Generate repo-specific AI context for Codex, Claude Code, Copilot, and Cursor.
Turn any repository into canonical AI-readable project context.
RepoCanon is a Python CLI that analyzes a local codebase and generates project-specific instruction files for AI coding tools from a single internal repo model.
Instead of manually maintaining separate context for different tools, RepoCanon infers your repo’s structure, commands, conventions, and boundaries, then generates outputs such as:
AGENTS.mdCLAUDE.md- Copilot repository instructions
- Cursor project rules
The goal is simple: make AI coding tools behave like they already understand your repo.
AI coding tools are useful, but they usually guess:
- where things live
- how the repo is structured
- which commands to run
- what patterns are preferred
- what boundaries should not be crossed
RepoCanon reduces that guesswork by turning repo-specific knowledge into maintainable instruction files.
RepoCanon:
- analyzes a local repository
- detects languages, frameworks, commands, and topology
- infers conventions and architectural boundaries
- builds a normalized project model
- generates tool-specific AI context files from that model
RepoCanon is deterministic-first. It does not require an LLM to work.
- Codex via
AGENTS.md - Claude Code via
CLAUDE.md - GitHub Copilot via
.github/copilot-instructions.md(and optional path-scoped files) - Cursor via
.cursor/rules/*.mdc
pip install repocanonRequires Python 3.11+.
# 1. Analyze the current repo and persist a normalized model.
repocanon analyze .
# 2. Inspect what was inferred and how confident RepoCanon is.
repocanon audit .
# 3. Preview generated outputs without touching the filesystem.
repocanon preview .
# 4. Write the generated files into the repo (defaults to all targets).
repocanon generate .You can also generate one or more specific targets:
repocanon generate . -t agents
repocanon generate . -t claude -t copilot
repocanon list-targets # see what's availableNeed machine-readable output? Append --json to analyze, audit, or diff.
Need to undo? repocanon clean . (or scope it with -t copilot) removes only
RepoCanon-authored files (those that carry the generator header marker).
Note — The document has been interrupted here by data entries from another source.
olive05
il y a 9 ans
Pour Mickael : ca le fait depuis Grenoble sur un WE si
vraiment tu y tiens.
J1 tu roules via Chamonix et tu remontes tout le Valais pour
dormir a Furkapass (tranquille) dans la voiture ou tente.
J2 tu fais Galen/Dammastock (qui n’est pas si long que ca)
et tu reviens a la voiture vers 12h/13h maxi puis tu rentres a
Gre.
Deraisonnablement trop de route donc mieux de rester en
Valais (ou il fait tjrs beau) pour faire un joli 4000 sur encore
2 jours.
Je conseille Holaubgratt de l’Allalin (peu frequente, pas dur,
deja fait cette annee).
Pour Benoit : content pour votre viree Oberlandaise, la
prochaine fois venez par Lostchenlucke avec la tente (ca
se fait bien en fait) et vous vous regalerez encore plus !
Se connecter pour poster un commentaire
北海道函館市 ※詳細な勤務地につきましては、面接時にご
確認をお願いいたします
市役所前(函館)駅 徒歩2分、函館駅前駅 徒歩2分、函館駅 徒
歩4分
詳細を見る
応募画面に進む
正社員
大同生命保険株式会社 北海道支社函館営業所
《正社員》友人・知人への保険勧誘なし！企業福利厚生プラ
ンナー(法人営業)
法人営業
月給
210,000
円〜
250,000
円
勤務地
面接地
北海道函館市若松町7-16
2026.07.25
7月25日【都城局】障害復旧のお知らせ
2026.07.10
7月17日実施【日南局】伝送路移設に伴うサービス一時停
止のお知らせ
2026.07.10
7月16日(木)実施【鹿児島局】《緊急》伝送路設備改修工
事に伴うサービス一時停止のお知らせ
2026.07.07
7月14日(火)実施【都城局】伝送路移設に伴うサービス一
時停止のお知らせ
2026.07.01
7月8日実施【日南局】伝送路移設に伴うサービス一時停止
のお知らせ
A real run produces files like:
AGENTS.md
CLAUDE.md
.cursor/rules/project-overview.mdc
.cursor/rules/commands-and-validation.mdc
.cursor/rules/code-style-and-conventions.mdc
.cursor/rules/architecture-boundaries.mdc
.github/copilot-instructions.md
.github/instructions/tests.instructions.md
See docs/samples/ for sample generated files from the bundled fixture repos.
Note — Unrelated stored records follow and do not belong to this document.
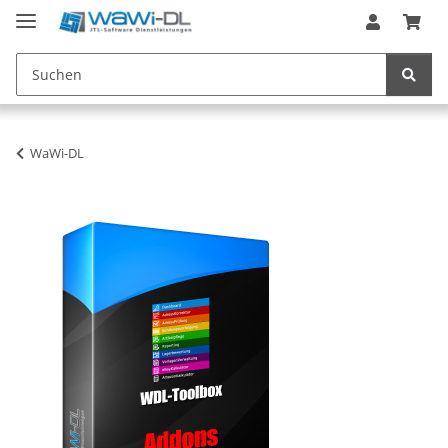
WaWi-DL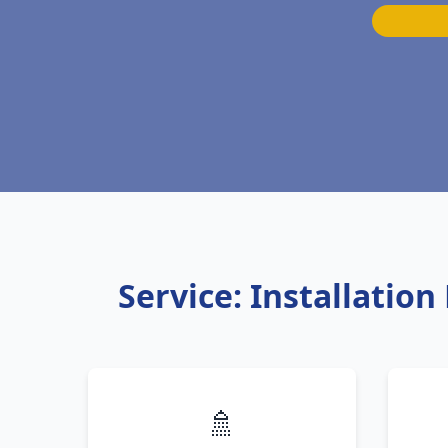
Service: Installati
🚿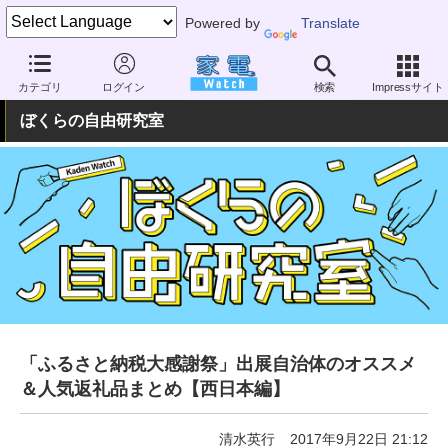
Powered by
Translate
家電 Watch
自由研究室
お買い物＆キャンペーン
カテゴリ
ログイン
検索
Impressサイト
ぼくらの自由研究室
「ふるさと納税大感謝祭」出展自治体のオススメ
＆人気返礼品まとめ【西日本編】
清水英行
2017年9月22日 21:12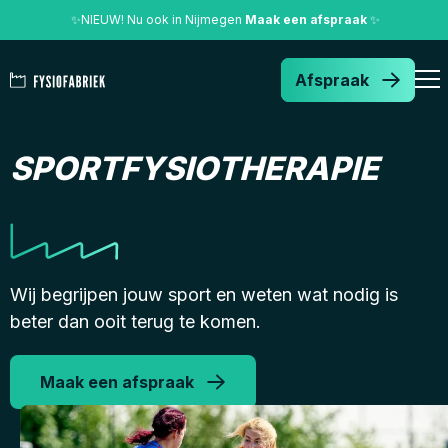
✨
NIEUW! Nu ook in Nijmegen
Maak een afspraak
✨
Afspraak
SPORTFYSIOTHERAPIE
Wij begrijpen jouw sport en weten wat nodig is
beter dan ooit terug te komen.
Maak een afspraak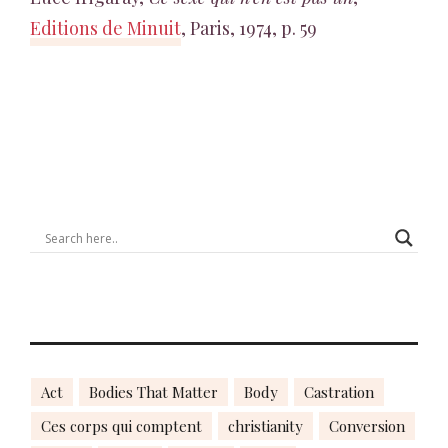
Editions de Minuit
, Paris, 1974, p. 59
Act
Bodies That Matter
Body
Castration
Ces corps qui comptent
christianity
Conversion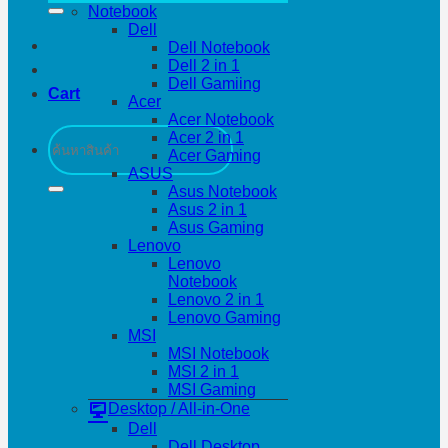
Notebook
Dell
Dell Notebook
Dell 2 in 1
Dell Gamiing
Cart
Acer
Acer Notebook
Search
Acer 2 in 1
for:
Acer Gaming
ASUS
Asus Notebook
Asus 2 in 1
Asus Gaming
Lenovo
Lenovo
Notebook
Lenovo 2 in 1
Lenovo Gaming
MSI
MSI Notebook
MSI 2 in 1
MSI Gaming
Desktop / All-in-One
Dell
Dell Desktop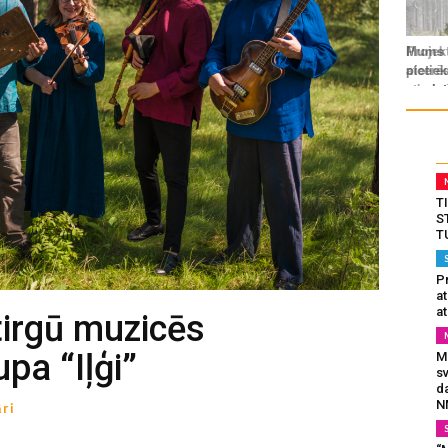
T
S
T
Pr
a
at
tirgū muzicēs
pa “Iļģi”
Mu
s
da
N
ri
RepoCanon has three layers:
It scans the local repo and extracts:
- languages
- frameworks
- package managers
- commands
- configs
- directory structure
- file patterns
It infers patterns such as:
- test layout (centralized vs colocated)
- frontend/backend split
- monorepo structure (apps/packages/libs/services)
- architectural boundaries
- naming conventions
- preferred libraries
- common anti-pattern risks (e.g. editing existing migrations)
It maps one normalized project model into tool-specific outputs.
That means the same repo understanding can be reused across multiple AI coding tools.
- deterministic first
- local-first (no telemetry, no network calls)
- tool-agnostic core
- small, readable outputs
- no generic filler — every section is grounded in repo facts
- explicit uncertainty when confidence is low
- human-editable generated files (sections between
<!-- repocanon:manual:* -->markers survive regeneration)
Analyze the repository and write a normalized model to:
.repocanon/project-model.json
Generate output for the selected targets (defaults to all).
Useful flags:
-t, --target— repeat to pick targets (agents,claude,copilot,cursor, orall)--dry-run— render and report without writing or persisting the model--output-dir— write into a sibling directory (path-traversal-safe)--force— replace files even if RepoCanon would otherwise preserve manual edits
Print generated output to the terminal without writing files. Same -t flag as generate.
List every target the current build supports.
Delete RepoCanon-authored files for the selected targets. Files without the
RepoCanon header marker (i.e. anything you wrote yourself) are skipped. Pair
with --dry-run to see what would happen.
Show inferred conventions, rationale, and confidence levels. Pass --json to
emit the audit as JSON for piping into other tools.
Compare the current repo scan with the saved model and report meaningful changes
(specific commands added/removed, package list deltas, structural fingerprint
changes). Pass --json for a machine-readable diff.
Create a local RepoCanon config file at .repocanon/config.toml.
RepoCanon stores project config in:
.repocanon/config.toml
Example:
[project]
name = "my-repo"
[scan]
include = ["src/**", "app/**", "packages/**"]
exclude = ["node_modules/**", ".next/**", "dist/**", "build/**"]
[generate]
targets = ["agents", "claude", "copilot", "cursor"]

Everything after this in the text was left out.